Monday, April 11, 2016

Random Sequence: rampallian

"Away, you scullion! you rampallion! You fustilarian! I'll tickle your catastrophe."
--William Shakespeare, Henry IV, Part 2, Act 2. Scene I

rampallian (noun) = a scoundrel, a wretch

These days, you could call someone a rampallian and they would think you're complimenting them.

Fustilarian? That's a fat lady.

Wednesday, April 06, 2016

Word of the Day: pasticcio

hat
What's the word I'm thinking of?
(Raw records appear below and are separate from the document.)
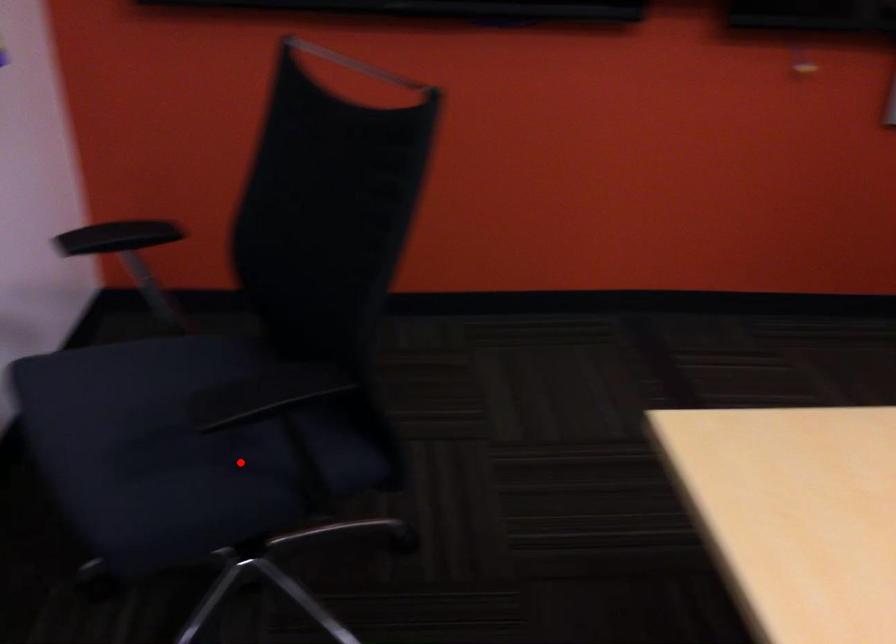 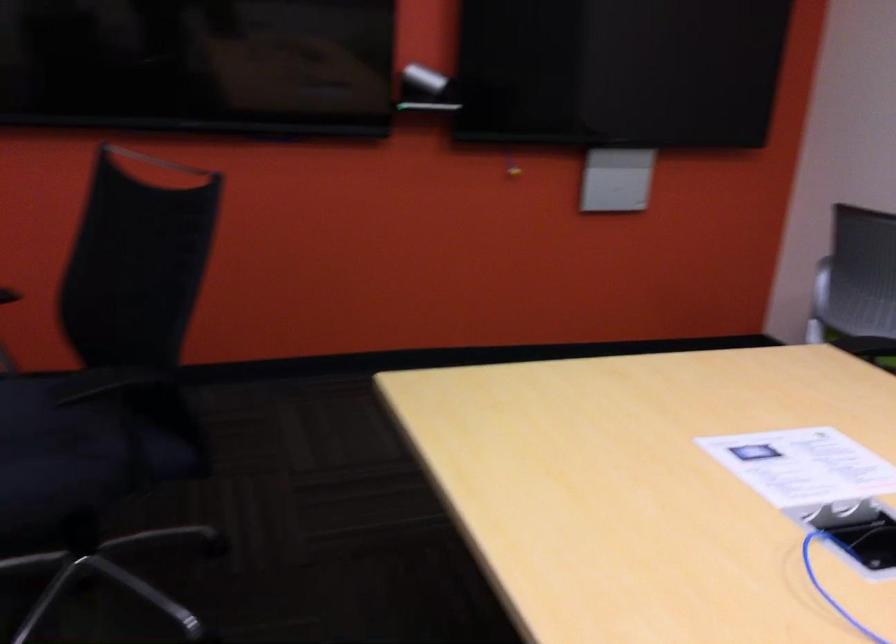 Where in the second image is the point corresponding to the highlighted location from the first image?

(82, 450) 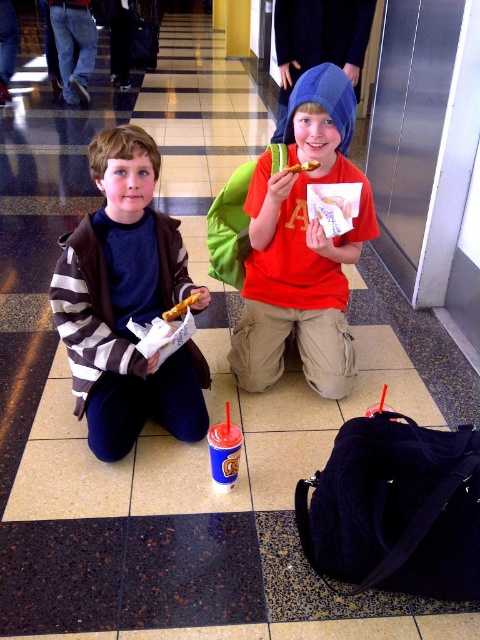 You are a photographer trying to capture the striped fabric jacket at left and the yellow matte french fry at center in the same frame. Based on their positions, which object should you focus on first to ensure both are in the shot?

The striped fabric jacket at left is located below the yellow matte french fry at center, so you should focus on the yellow matte french fry at center first to ensure both objects are within the frame.

You are a photographer trying to capture a closeup of the yellow matte french fry at center without the red matte shirt at center blocking the view. Is it possible to do so based on their sizes?

The red matte shirt at center is bigger than the yellow matte french fry at center, so it might block the view. To capture the french fry without the shirt blocking, you need to adjust the angle or move closer to focus solely on the fry. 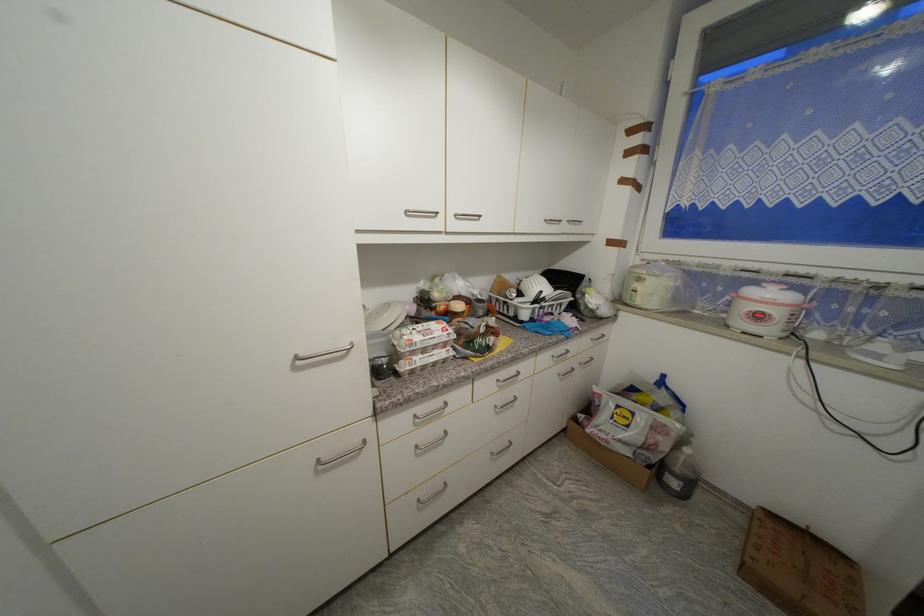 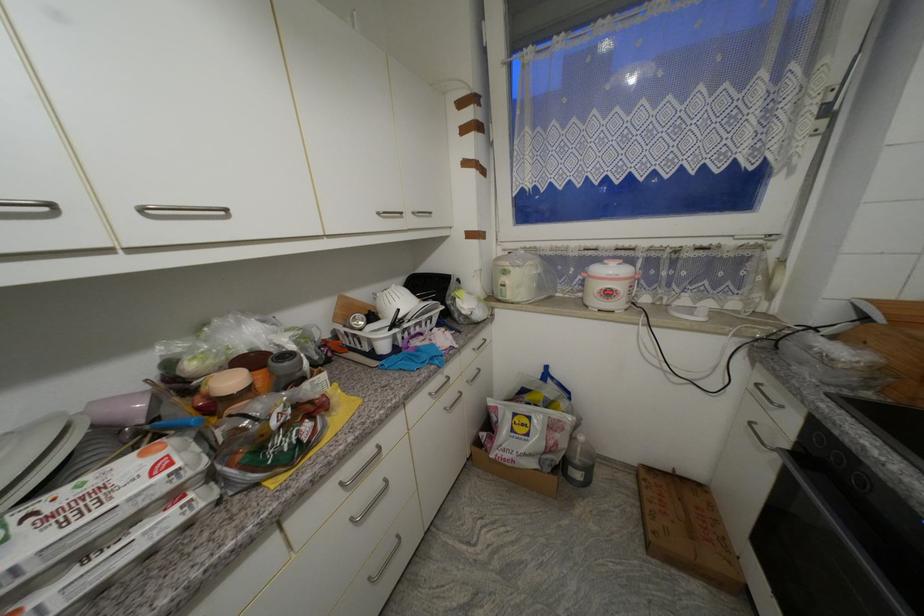 The point at (502, 408) is marked in the first image. Where is the corresponding point in the second image?

(358, 521) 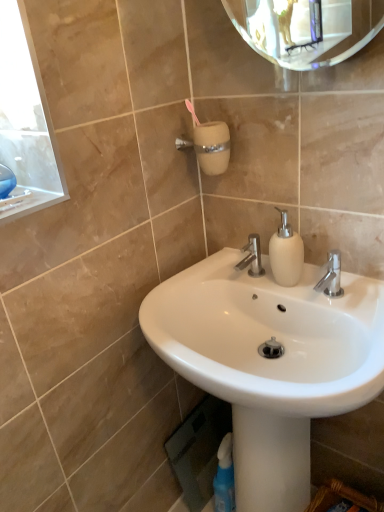 Question: Is white glossy sink at center completely or partially inside white matte soap dispenser at center?

Choices:
 (A) yes
 (B) no

Answer: (B)

Question: Is white matte soap dispenser at center closer to the viewer compared to white glossy sink at center?

Choices:
 (A) no
 (B) yes

Answer: (A)

Question: Is the surface of white matte soap dispenser at center in direct contact with white glossy sink at center?

Choices:
 (A) no
 (B) yes

Answer: (A)

Question: Does white matte soap dispenser at center have a larger size compared to white glossy sink at center?

Choices:
 (A) no
 (B) yes

Answer: (A)

Question: Does white matte soap dispenser at center lie behind white glossy sink at center?

Choices:
 (A) no
 (B) yes

Answer: (B)

Question: Is white matte soap dispenser at center shorter than white glossy sink at center?

Choices:
 (A) yes
 (B) no

Answer: (A)

Question: Does white matte soap dispenser at center have a larger size compared to polished chrome faucet at center?

Choices:
 (A) yes
 (B) no

Answer: (A)

Question: Are white matte soap dispenser at center and polished chrome faucet at center located far from each other?

Choices:
 (A) no
 (B) yes

Answer: (A)

Question: Is white matte soap dispenser at center thinner than polished chrome faucet at center?

Choices:
 (A) no
 (B) yes

Answer: (B)

Question: Is white matte soap dispenser at center touching polished chrome faucet at center?

Choices:
 (A) yes
 (B) no

Answer: (B)

Question: Does white matte soap dispenser at center come in front of polished chrome faucet at center?

Choices:
 (A) no
 (B) yes

Answer: (B)

Question: Does white matte soap dispenser at center have a greater height compared to polished chrome faucet at center?

Choices:
 (A) no
 (B) yes

Answer: (B)

Question: From a real-world perspective, is white glossy sink at center over white matte soap dispenser at center?

Choices:
 (A) yes
 (B) no

Answer: (B) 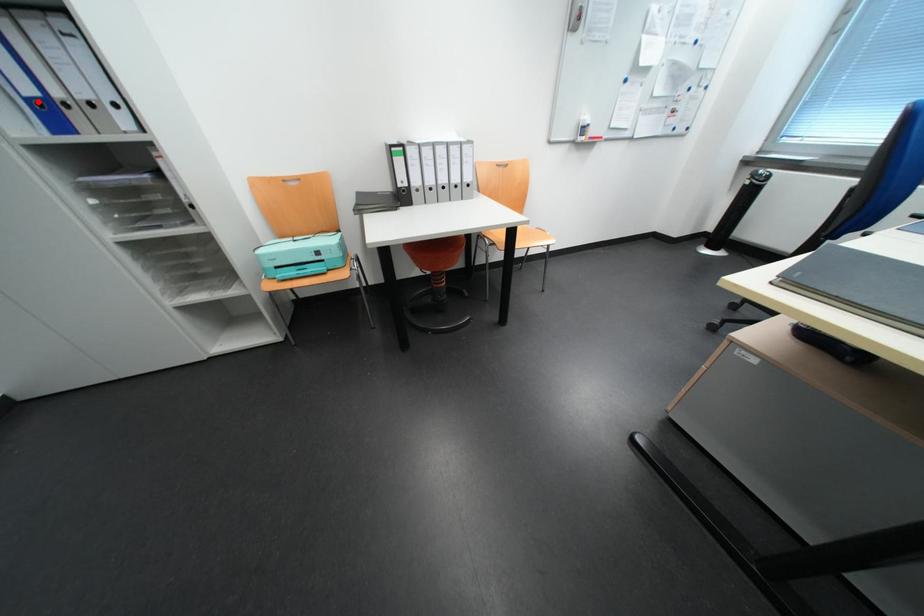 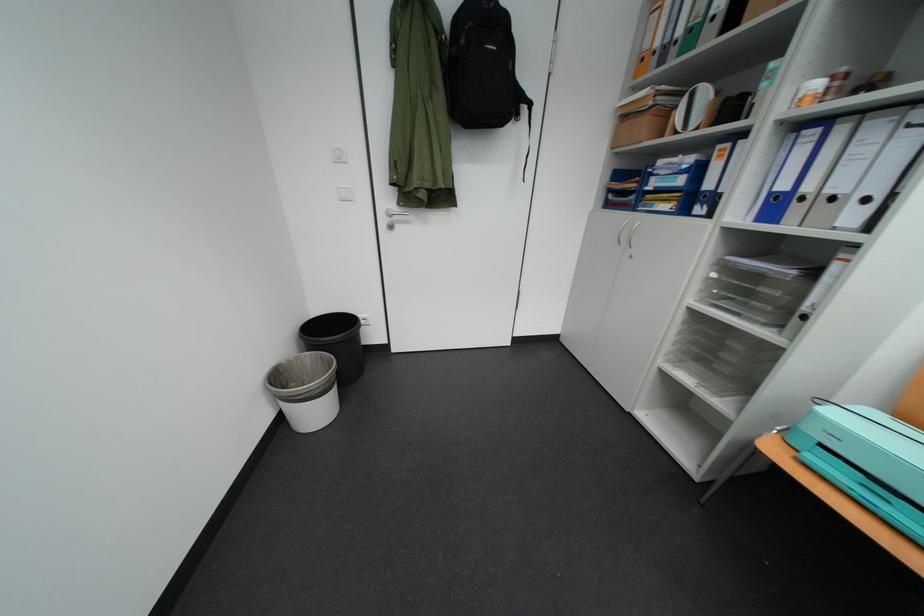 Question: I am providing you with two images of the same scene from different viewpoints. Given a red point in image1, look at the same physical point in image2. Is it:

Choices:
 (A) Closer to the viewpoint
 (B) Farther from the viewpoint

Answer: (A)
Today it's...

pasticcio [pa-STEE-cho] (noun) [TWITO, page 107]

A work or style consisting of borrowed fragments, ingredients, or motifs assembled from various sources; a potpourri

"What did it matter if the work were a spurious thing, a pasticcio, a poor victim which had been pulled this way and that, changed, cut, added to?"
--Robert Smythe Hichens, The Way of Ambition (1913)

"On one occasion an old man sang quite glibly a tune which was in reality a pasticcio of three separate shanties all known to me."
--Sir Richard Runciman Terry, The Shanty Book, Part I, Sailor Shanties (1921)

Hey, all you wordcatchers, I know this sounds like something you might order in an Italian restaurant, but it appears in the American Heritage Dictionary of the English Language, so I think it's worth featuring.